Paul Clements
Paul Clements is a writer, journalist and tutor. He spent 27 years working for the BBC in Belfast and London before leaping into the freelance world in 2007. He has written two travel books about Ireland, The Height of Nonsense: The Ultimate Irish Road Trip (2005) and Irish Shores: A Journey Round the Rim of Ireland (1993).
A contributing editor to two renowned travel guidebooks: Insight and Fodor's, he has researched and written essays for Insight Guide Ireland (2008) specializing on the west coast, and on the midlands, northwest and Northern Ireland for Fodor's Ireland (2009). He has written widely about the writer and historian Jan Morris and his work includes a critical study published in 1998, and a Festschrift, Jan Morris, Around the World in Eighty Years, published in 2006 in honour of her 80th birthday.
Paul's work has appeared in the Irish Times, Irish Examiner, Escape, the Guardian, Times Literary Supplement, The Observer, Planet, the Welsh Internationalist, Verbal Arts, and The Irish Book Review.
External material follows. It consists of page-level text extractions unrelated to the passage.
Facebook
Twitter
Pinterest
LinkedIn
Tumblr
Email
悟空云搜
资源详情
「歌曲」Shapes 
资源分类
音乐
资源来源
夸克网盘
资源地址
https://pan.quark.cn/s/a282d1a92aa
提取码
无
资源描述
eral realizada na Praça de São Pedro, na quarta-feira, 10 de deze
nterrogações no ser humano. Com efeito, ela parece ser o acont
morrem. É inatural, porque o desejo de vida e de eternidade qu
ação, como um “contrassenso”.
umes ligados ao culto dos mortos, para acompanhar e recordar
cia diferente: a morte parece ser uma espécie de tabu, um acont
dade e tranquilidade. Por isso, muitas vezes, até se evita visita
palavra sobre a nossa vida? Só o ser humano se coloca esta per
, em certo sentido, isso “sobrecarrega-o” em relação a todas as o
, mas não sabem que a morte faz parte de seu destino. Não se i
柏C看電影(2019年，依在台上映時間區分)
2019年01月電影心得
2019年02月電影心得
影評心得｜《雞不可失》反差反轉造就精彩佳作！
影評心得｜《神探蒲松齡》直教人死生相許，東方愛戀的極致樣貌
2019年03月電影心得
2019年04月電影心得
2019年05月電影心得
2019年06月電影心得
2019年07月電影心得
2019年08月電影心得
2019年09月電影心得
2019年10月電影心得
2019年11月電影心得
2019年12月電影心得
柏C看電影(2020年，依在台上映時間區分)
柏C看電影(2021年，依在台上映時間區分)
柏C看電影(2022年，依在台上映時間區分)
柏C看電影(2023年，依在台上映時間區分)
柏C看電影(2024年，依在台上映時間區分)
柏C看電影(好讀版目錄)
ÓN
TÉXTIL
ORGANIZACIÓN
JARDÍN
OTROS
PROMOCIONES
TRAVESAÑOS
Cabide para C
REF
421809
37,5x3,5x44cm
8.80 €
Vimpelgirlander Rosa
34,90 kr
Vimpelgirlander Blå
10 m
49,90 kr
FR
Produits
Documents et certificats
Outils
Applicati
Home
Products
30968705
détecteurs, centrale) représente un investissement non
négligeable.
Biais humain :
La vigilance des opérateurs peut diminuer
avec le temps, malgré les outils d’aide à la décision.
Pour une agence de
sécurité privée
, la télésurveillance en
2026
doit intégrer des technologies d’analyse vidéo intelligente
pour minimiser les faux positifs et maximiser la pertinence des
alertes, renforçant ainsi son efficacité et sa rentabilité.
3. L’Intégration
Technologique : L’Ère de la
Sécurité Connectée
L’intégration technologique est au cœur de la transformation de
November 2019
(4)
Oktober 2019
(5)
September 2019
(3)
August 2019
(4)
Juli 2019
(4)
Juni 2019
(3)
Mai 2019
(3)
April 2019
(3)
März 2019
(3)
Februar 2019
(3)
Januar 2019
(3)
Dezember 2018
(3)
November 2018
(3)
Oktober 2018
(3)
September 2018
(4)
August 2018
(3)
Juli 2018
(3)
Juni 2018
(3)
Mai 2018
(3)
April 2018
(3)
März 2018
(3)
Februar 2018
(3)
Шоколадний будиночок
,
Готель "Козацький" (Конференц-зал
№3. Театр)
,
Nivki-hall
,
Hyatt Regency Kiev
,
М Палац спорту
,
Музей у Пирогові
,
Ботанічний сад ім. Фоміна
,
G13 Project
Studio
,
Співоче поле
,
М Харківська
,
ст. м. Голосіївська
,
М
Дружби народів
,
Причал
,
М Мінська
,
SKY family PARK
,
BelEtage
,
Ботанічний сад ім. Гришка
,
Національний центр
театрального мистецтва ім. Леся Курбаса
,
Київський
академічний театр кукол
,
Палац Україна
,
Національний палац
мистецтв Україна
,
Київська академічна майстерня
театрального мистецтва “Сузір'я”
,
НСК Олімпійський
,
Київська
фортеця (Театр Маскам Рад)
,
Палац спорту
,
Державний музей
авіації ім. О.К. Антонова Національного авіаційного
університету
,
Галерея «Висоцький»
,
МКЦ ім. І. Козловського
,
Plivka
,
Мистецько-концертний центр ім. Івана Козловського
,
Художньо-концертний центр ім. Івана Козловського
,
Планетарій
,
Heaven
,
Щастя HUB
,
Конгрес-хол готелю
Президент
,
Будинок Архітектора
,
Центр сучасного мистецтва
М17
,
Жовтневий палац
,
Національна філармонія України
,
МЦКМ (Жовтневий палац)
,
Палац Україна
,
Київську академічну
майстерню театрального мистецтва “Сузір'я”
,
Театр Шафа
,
Paul lives in Belfast and spends part of each year in the west of Ireland researching, writing, climbing hills, and squeezing in a pint or two. More recently, he has been a frequent visitor to France where he is attracted, not only by the wine, but to the cultural history and enjoying what the French call la douceurde vivre better known perhaps under its Italian equivalent la dolce vita.
He is a Fellow of Green-Templeton College, Oxford, and a member of the National Union of Journalists, the Society of Authors, and the Royal Society of Antiquaries of Ireland.